結果的にハッとするような新星には出会えなかったが、まとまりのよい公演だったとは思う。声楽的な大満足は得られなかった代わりに、舞台としてのセンスに感心した。

どこまでが、演出の仕事で、どこからが美術・衣装・照明になるのか素人にはよく判らないが、それらを代表して岩田達宗さんの仕事には見るべきものがある。

両作品に共通して言えるのは、シンプルな装置でありながら、光の使い方が素晴らしいこと。「修道女アンジェリカ」では暗い教会の中の装置でありながら、照明によって泉や花園を出現させる技。最後のアンジェリカ昇天の場面では、背景にスリットが入り光が差し込み黙役の少年が登場する。我が子に這い寄るアンジェリカが手を差し伸べて暗転する舞台、幕切れしばらくの沈黙が生まれたのは演出の力かと…

「ジャンニ・スキッキ」では、このドラマが進むのは午前中だということを、はっきり判らせてくれる光の使い方だった。ジャンニ・スキッキが故ブオーゾになりすまし偽の遺言状を口述するのが午前11時、したがってそれまでのドタバタはフィレンツェの朝の光の中で展開すること。「修道女アンジェリカ」の背景の前にしつらえたブオーゾ邸の室内、カーテンの外から漏れてくる朝の光、遮光カーテンを束ねレースカーテンに変える登場人物の動き。あっ、そうなんだ、これは朝のできごと。これまで意識したこともなかった。ラウレッタが小鳥に餌や水をやりにカーテンを開けて室外に出ていくのだから、よく考えればそうなんだけど。

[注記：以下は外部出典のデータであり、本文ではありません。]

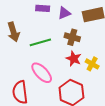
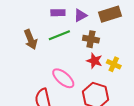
green line: (40, 42) -> (59, 35), moved

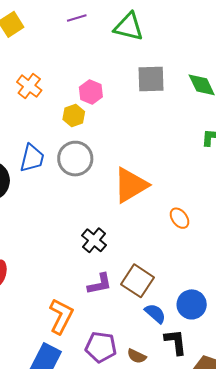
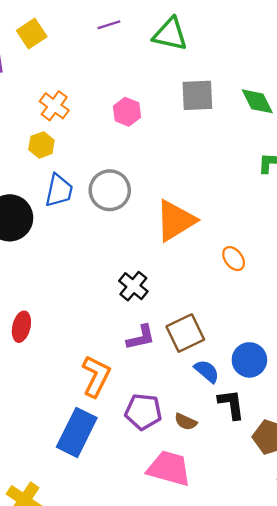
yellow hexagon: (74, 115) -> (41, 145), moved
brown square: (137, 281) -> (185, 333), turned 32

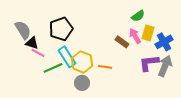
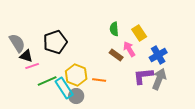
green semicircle: (138, 16) -> (114, 29), moved, turned 120
yellow rectangle: (148, 33) -> (139, 33), moved, turned -49
pink line: (38, 53) -> (32, 66), turned -48
cyan rectangle: (67, 57) -> (64, 88), moved

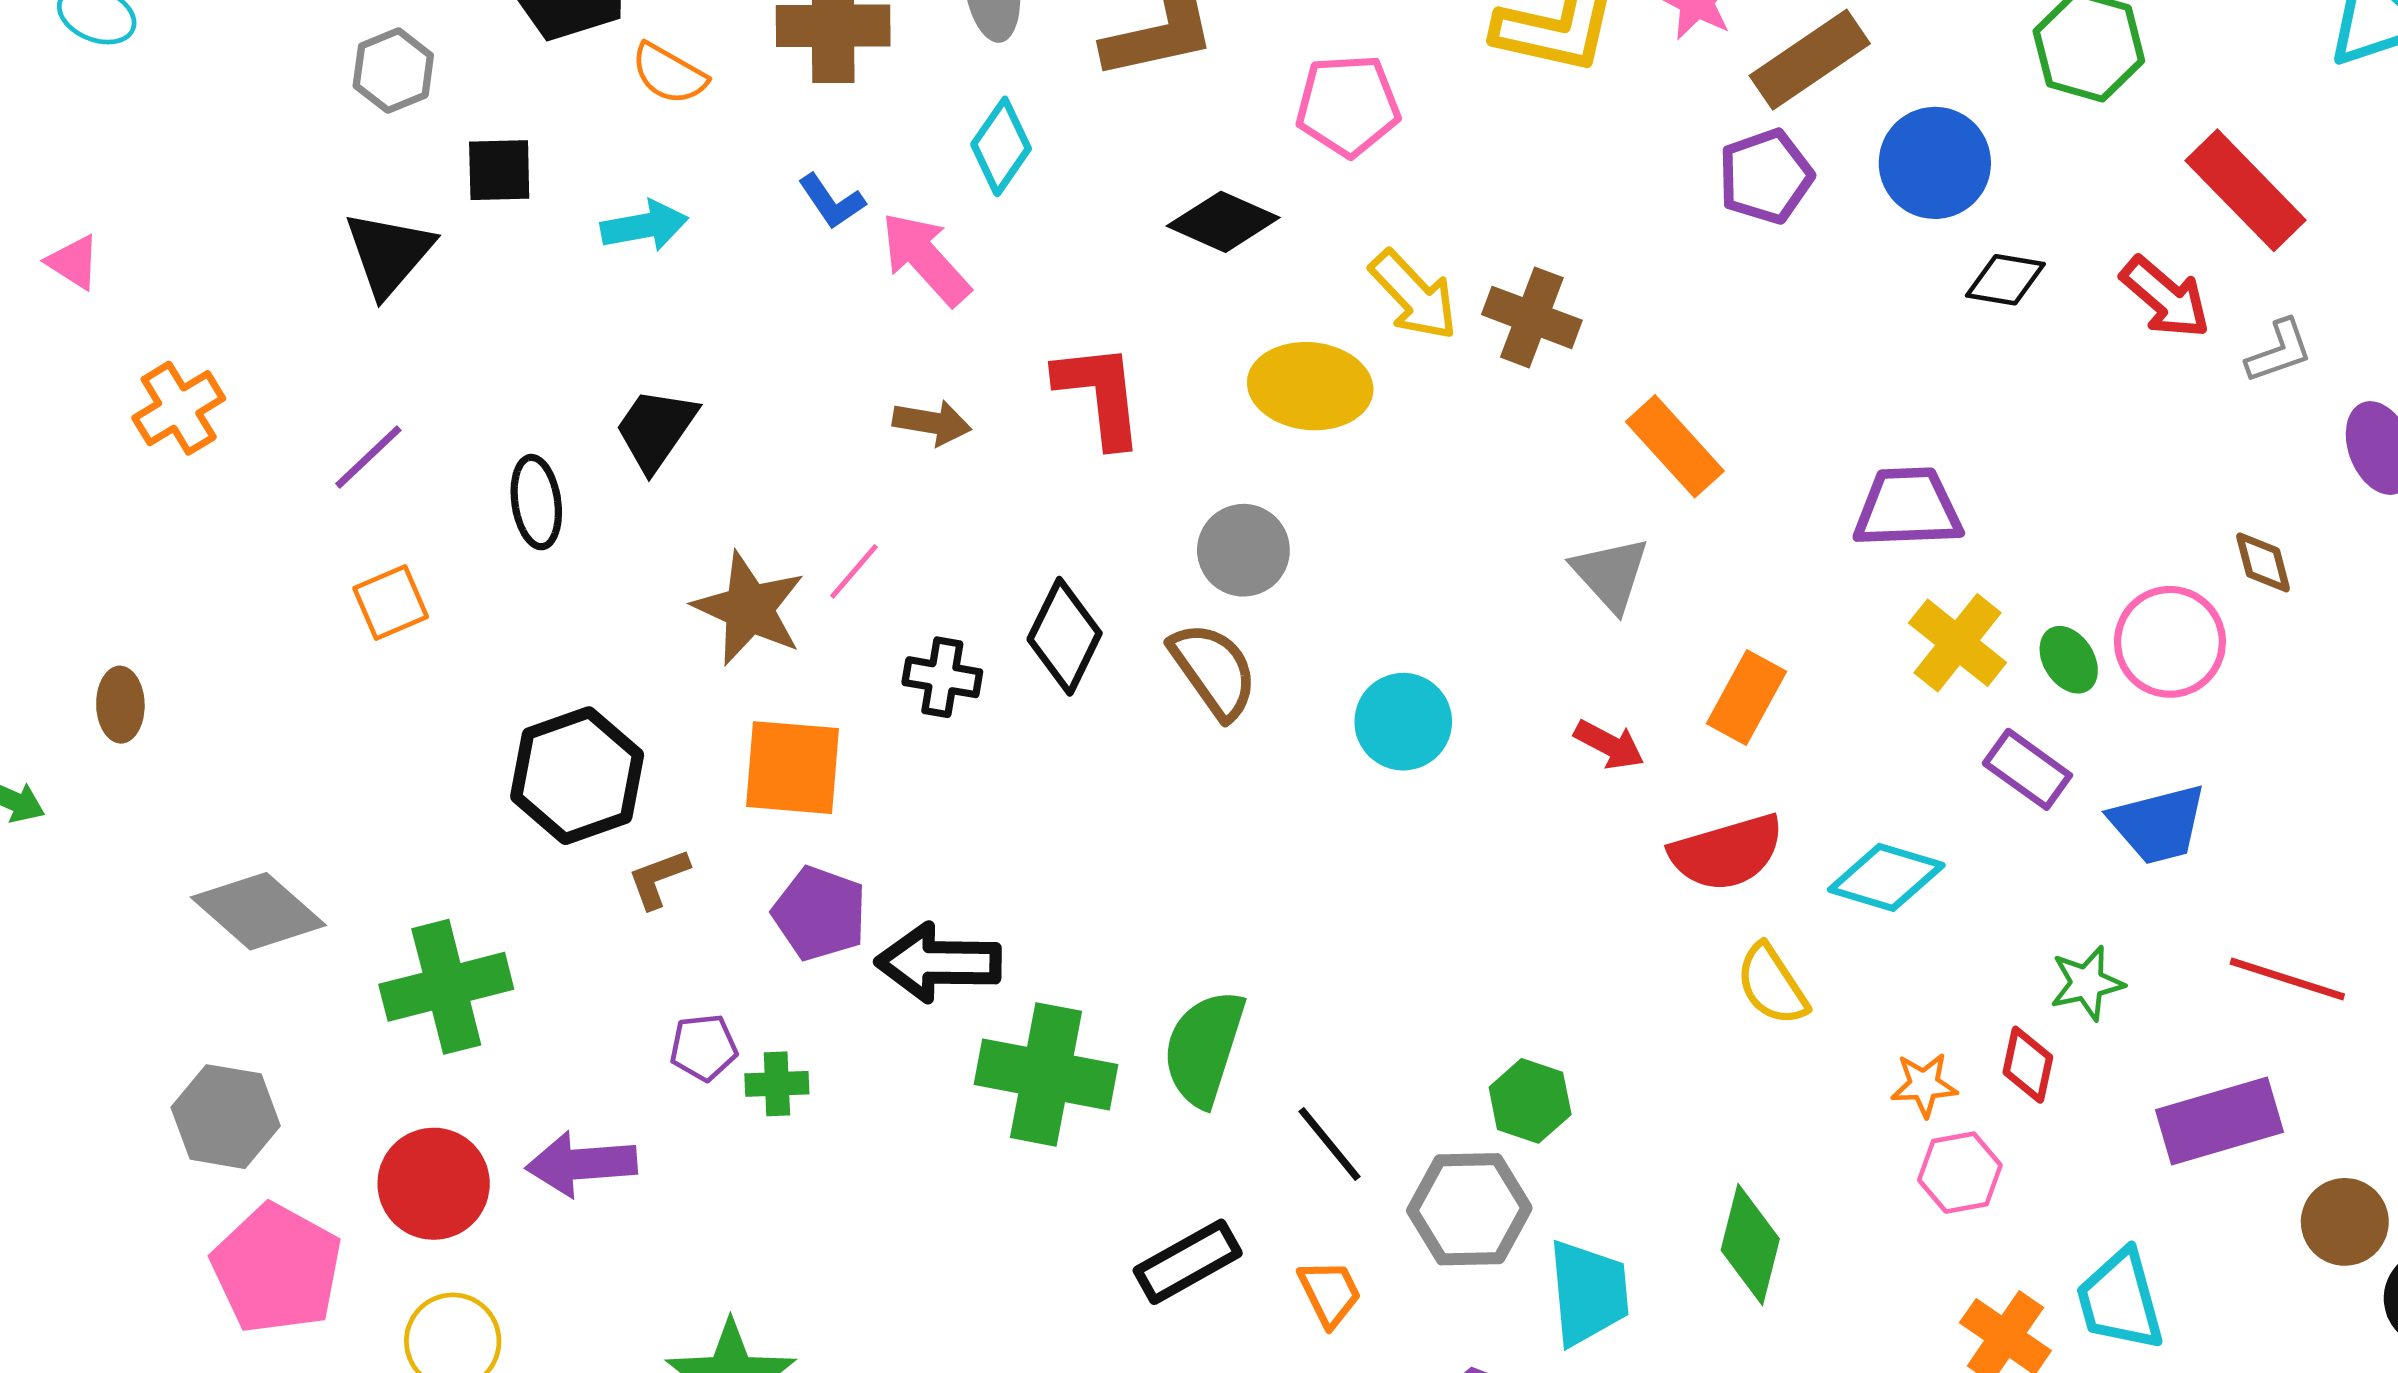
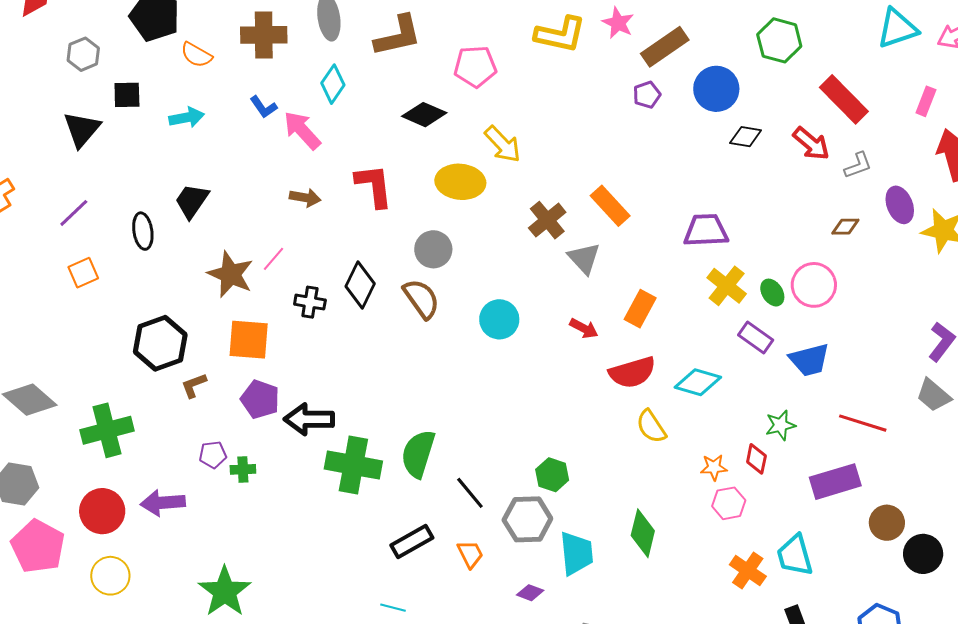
purple pentagon: (1766, 176) -> (647, 95), size x0.7
brown cross: (1532, 317) -> (547, 220), moved, turned 30
brown diamond: (2263, 562) -> (845, 227), moved, turned -76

衣装も結構凝っていた。「修道女アンジェリカ」の公爵夫人の巨大な黒の髪飾り、そこから連なり舞台裾まで延々と長く引きずる深紅の布の毒々しさ、モノトーンの修道女たちの衣装との凄まじいギャップ。

「ジャンニ・スキッキ」では一転、やりたい放題、派手派手のブオーゾ一族の衣装、「修道女アンジェリカ」と違って、こちらではラウレッタが異色、グレーのモノトーンのマント、それをハッピーエンドの幕切れで脱ぎ捨てたときの赤いドレスの転換の鮮やかさ。これは演出の仕事か、衣装の仕事か。はたまた美術か。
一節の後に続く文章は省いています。